• Dataset records:
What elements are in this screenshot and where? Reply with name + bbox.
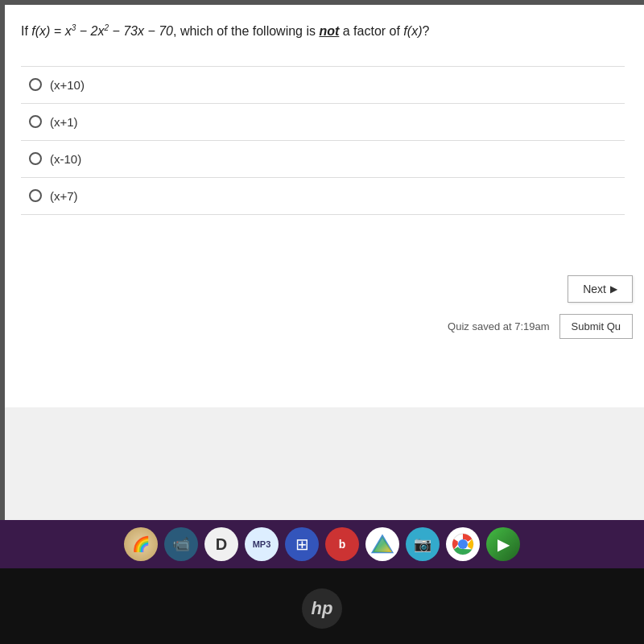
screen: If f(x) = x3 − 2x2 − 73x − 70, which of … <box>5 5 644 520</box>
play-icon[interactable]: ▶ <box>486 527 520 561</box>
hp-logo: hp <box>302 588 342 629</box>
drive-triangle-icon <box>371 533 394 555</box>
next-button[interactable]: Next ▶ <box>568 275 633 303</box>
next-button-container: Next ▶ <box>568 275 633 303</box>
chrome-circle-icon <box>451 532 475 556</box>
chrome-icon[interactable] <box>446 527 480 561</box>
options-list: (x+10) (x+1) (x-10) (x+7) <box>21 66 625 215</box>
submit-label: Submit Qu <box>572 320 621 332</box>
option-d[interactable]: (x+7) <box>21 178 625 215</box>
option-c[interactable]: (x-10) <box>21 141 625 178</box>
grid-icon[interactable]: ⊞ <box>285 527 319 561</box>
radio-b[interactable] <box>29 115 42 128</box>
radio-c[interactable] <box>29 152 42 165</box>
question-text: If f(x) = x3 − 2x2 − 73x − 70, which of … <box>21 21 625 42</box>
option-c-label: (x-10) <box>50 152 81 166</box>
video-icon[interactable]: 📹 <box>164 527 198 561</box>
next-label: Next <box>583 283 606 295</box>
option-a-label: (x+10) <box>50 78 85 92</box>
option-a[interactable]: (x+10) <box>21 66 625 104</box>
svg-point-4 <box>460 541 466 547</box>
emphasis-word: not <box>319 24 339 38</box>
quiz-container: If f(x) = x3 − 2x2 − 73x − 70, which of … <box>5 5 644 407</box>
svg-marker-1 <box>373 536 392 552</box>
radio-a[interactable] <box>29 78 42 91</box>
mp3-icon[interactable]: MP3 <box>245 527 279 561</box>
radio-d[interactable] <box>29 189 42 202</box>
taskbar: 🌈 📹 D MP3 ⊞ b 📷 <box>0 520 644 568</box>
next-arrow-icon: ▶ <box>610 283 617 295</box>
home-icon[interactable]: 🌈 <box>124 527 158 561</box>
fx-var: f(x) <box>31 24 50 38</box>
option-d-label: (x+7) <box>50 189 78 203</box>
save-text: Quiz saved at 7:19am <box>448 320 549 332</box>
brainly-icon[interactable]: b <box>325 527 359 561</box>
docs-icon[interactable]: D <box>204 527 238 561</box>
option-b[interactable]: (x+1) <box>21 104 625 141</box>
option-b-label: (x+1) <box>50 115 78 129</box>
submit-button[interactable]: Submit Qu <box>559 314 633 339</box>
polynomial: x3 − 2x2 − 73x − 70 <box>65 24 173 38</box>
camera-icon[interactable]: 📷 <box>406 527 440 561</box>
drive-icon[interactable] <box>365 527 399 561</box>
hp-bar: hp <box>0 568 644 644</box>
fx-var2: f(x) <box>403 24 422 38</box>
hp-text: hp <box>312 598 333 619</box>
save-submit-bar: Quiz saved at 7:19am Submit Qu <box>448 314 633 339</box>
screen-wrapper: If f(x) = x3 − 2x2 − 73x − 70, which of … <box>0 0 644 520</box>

• Action item: When the string "chrome" appears in a line of the records above, that line is to be copied.

• Answer box:
chrome-circle-icon <box>451 532 475 556</box>
chrome-icon[interactable] <box>446 527 480 561</box>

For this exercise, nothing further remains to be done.